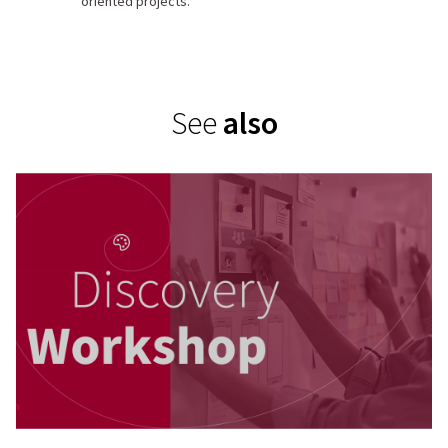
Workshops
oriented projects.
Produce
solutions
See
also
Develop
Design and build
Launch
Launch and test
release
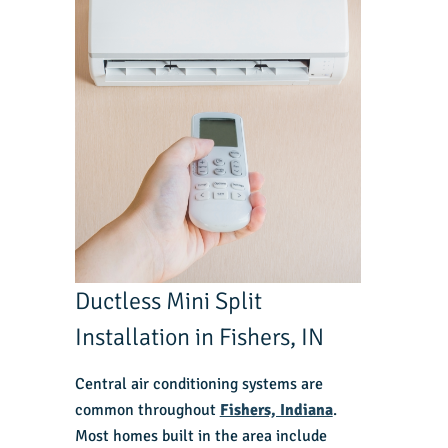
Ductless Mini Split
Installation in Fishers, IN
Central air conditioning systems are
common throughout
Fishers, Indiana
.
Most homes built in the area include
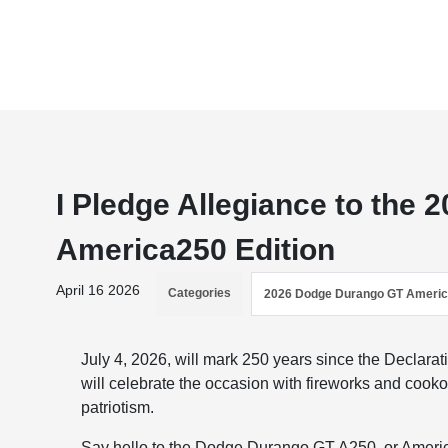
I Pledge Allegiance to the
America250 Edition
April 16 2026
Categories
2026 Dodge Durango GT Ameri
July 4, 2026, will mark 250 years since the Declar
will celebrate the occasion with fireworks and cooko
patriotism.
Say hello to the Dodge Durango GT A250, or Americ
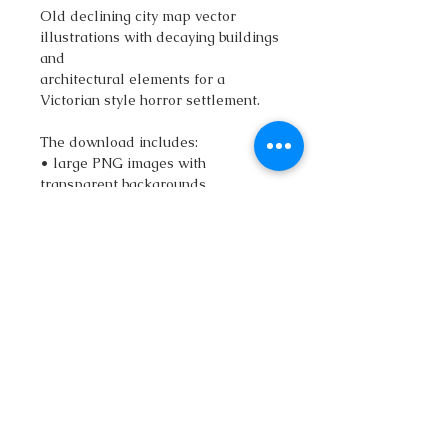
Old declining city map vector
illustrations with decaying buildings
and
architectural elements for a
Victorian style horror settlement.
The download includes:
• large PNG images with
transparent backgrounds.
• vector SVG file (scalable without
loss of quality)
• vector Adobe Illustrator (.Ai) file
• Commercial rights are also
included.
If you have any questions about the
graphics, send a message and we
will discuss it.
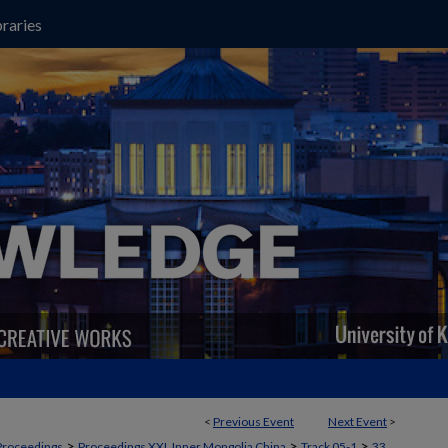
raries
<
Previous Event
Next Event
>
>
>
>
Proceedings
Proceedings XXI, Inner Mongolia China
Track 05-1
33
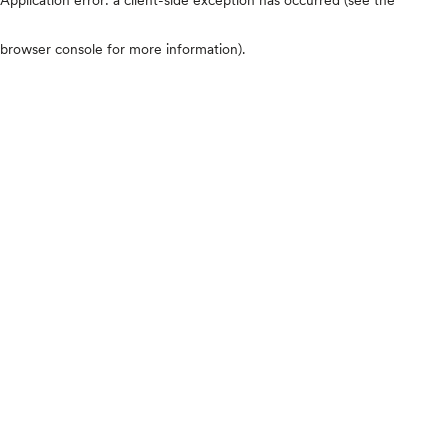
browser console for more information)
.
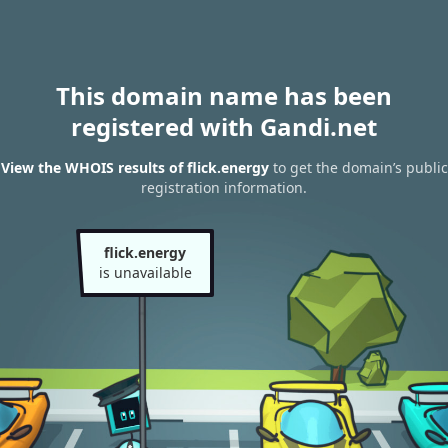
This domain name has been
registered with Gandi.net
View the WHOIS results of flick.energy
to get the domain’s public
registration information.
flick.energy
is unavailable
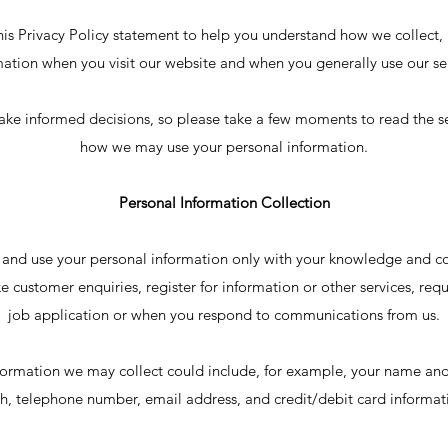
is Privacy Policy statement to help you understand how we collect, 
mation when you visit our website and when you generally use our ser
ke informed decisions, so please take a few moments to read the s
how we may use your personal information.
Personal Information Collection
 and use your personal information only with your knowledge and co
e customer enquiries, register for information or other services, req
job application or when you respond to communications from us.
formation we may collect could include, for example, your name and
th, telephone number, email address, and credit/debit card informat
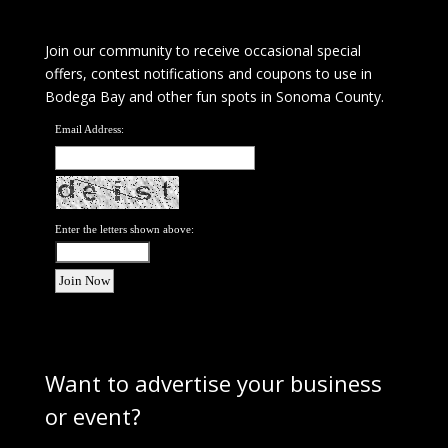
Join our community to receive occasional special
offers, contest notifications and coupons to use in
Bodega Bay and other fun spots in Sonoma County.
Email Address:
Enter the letters shown above:
Want to advertise your business
or event?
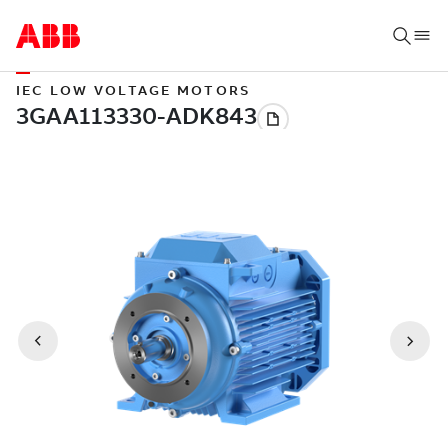
IEC LOW VOLTAGE MOTORS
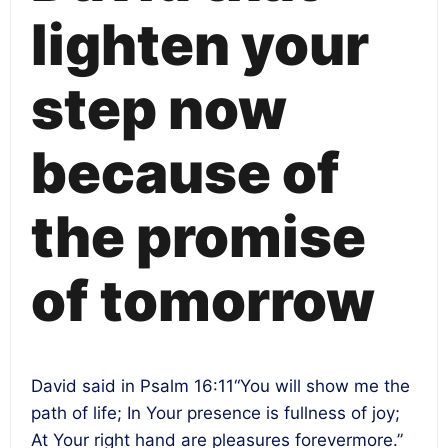
lighten your
step now
because of
the promise
of tomorrow
David said in Psalm
16:11
“You will show me the
path of life; In Your presence is fullness of joy;
At Your right hand are pleasures forevermore.”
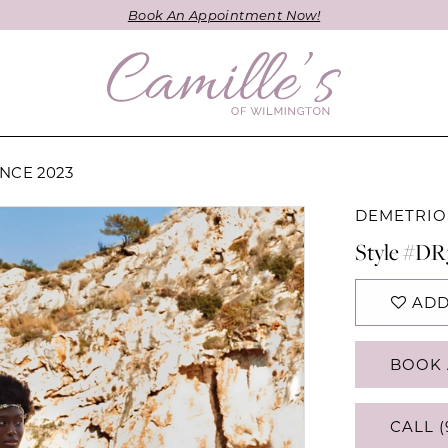
Book An Appointment Now!
NCE 2023
DEMETRIO
Style #DR
ADD
BOOK 
CALL (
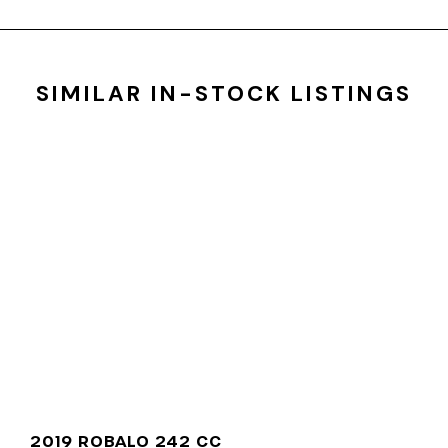
SIMILAR IN-STOCK LISTINGS
2019 ROBALO 242 CC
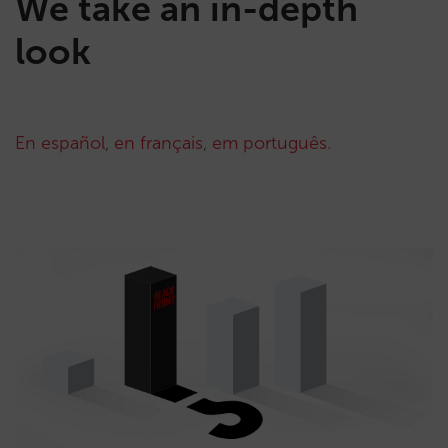
We take an in-depth
look
En español
,
en français
,
em português.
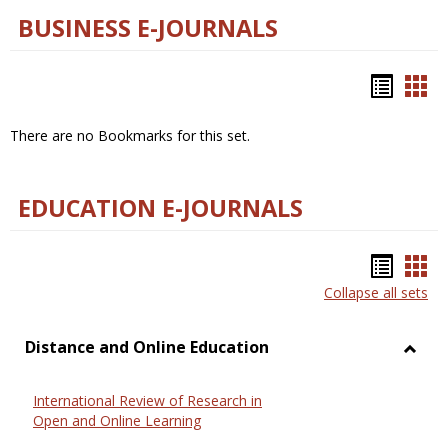
BUSINESS E-JOURNALS
Bookm
Boo
list
car
There are no Bookmarks for this set.
view
vie
EDUCATION E-JOURNALS
Bookm
Boo
Collapse all sets
list
car
view
vie
Distance and Online Education
Toggl
Dista
International Review of Research in
and
Open and Online Learning
Onlin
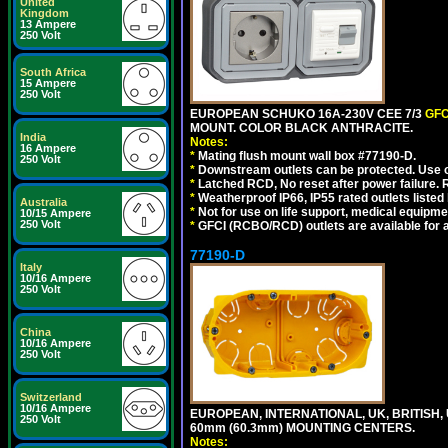
United
Kingdom
13 Ampere
250 Volt
South Africa
15 Ampere
250 Volt
EUROPEAN SCHUKO 16A-230V CEE 7/3
GFC
MOUNT. COLOR BLACK ANTHRACITE.
India
Notes:
16 Ampere
*
Mating flush mount wall box #77190-D.
250 Volt
*
Downstream outlets can be protected. Use on
*
Latched RCD, No reset after power failure. R
*
Weatherproof IP66, IP55 rated outlets listed 
Australia
*
Not for use on life support, medical equipme
10/15 Ampere
250 Volt
*
GFCI (RCBO/RCD) outlets are available for al
77190-D
Italy
10/16 Ampere
250 Volt
China
10/16 Ampere
250 Volt
Switzerland
10/16 Ampere
EUROPEAN, INTERNATIONAL, UK, BRITISH,
250 Volt
60mm (60.3mm) MOUNTING CENTERS.
Notes:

INSTRUCTIONS FOR THE TASK: Everything in the listing except the pictures must be reproduced exactly.

ANSWER:
Workshops
oriented projects.
Produce
solutions
See
also
Develop
Design and build
Launch
Launch and test
release
Ductless Mini Split
Installation in Fishers, IN
Central air conditioning systems are
common throughout
Fishers, Indiana
.
Most homes built in the area include
I Pledge Allegiance to the
America250 Edition
April 16 2026
Categories
2026 Dodge Durango GT Ameri
July 4, 2026, will mark 250 years since the Declar
will celebrate the occasion with fireworks and cooko
patriotism.
Say hello to the Dodge Durango GT A250, or Americ
Old declining city map vector
illustrations with decaying buildings
and
architectural elements for a
Victorian style horror settlement.
The download includes:
• large PNG images with
transparent backgrounds.
• vector SVG file (scalable without
loss of quality)
• vector Adobe Illustrator (.Ai) file
• Commercial rights are also
included.
If you have any questions about the
graphics, send a message and we
will discuss it.
raries
<
Previous Event
Next Event
>
>
>
>
Proceedings
Proceedings XXI, Inner Mongolia China
Track 05-1
33
browser console for more information)
.
This domain name has been
registered with Gandi.net
View the WHOIS results of flick.energy
to get the domain’s public
registration information.
flick.energy
is unavailable
is Privacy Policy statement to help you understand how we collect, 
mation when you visit our website and when you generally use our ser
ke informed decisions, so please take a few moments to read the s
how we may use your personal information.
Personal Information Collection
 and use your personal information only with your knowledge and co
e customer enquiries, register for information or other services, req
job application or when you respond to communications from us.
formation we may collect could include, for example, your name and
th, telephone number, email address, and credit/debit card informat
Join our community to receive occasional special
offers, contest notifications and coupons to use in
Bodega Bay and other fun spots in Sonoma County.
Email Address:
Enter the letters shown above:
Want to advertise your business
or event?
IEC LOW VOLTAGE MOTORS
lighten your
step now
because of
the promise
of tomorrow
David said in Psalm
16:11
“You will show me the
path of life; In Your presence is fullness of joy;
At Your right hand are pleasures forevermore.”
Book An Appointment Now!
NCE 2023
DEMETRIO
Style #DR
ADD
BOOK 
CALL (
SIMILAR IN-STOCK LISTINGS
2019 ROBALO 242 CC
We take an in-depth
look
En español
,
en français
,
em português.
BUSINESS E-JOURNALS
Bookm
Boo
list
car
There are no Bookmarks for this set.
view
vie
EDUCATION E-JOURNALS
Bookm
Boo
Collapse all sets
list
car
view
vie
Distance and Online Education
Toggl
Dista
International Review of Research in
and
Open and Online Learning
Onlin
United
Kingdom
13 Ampere
250 Volt
South Africa
15 Ampere
250 Volt
EUROPEAN SCHUKO 16A-230V CEE 7/3
GFC
MOUNT. COLOR BLACK ANTHRACITE.
India
Notes:
16 Ampere
*
Mating flush mount wall box #77190-D.
250 Volt
*
Downstream outlets can be protected. Use on
*
Latched RCD, No reset after power failure. R
*
Weatherproof IP66, IP55 rated outlets listed 
Australia
*
Not for use on life support, medical equipme
10/15 Ampere
250 Volt
*
GFCI (RCBO/RCD) outlets are available for al
77190-D
Italy
10/16 Ampere
250 Volt
China
10/16 Ampere
250 Volt
Switzerland
10/16 Ampere
EUROPEAN, INTERNATIONAL, UK, BRITISH,
250 Volt
60mm (60.3mm) MOUNTING CENTERS.
Notes:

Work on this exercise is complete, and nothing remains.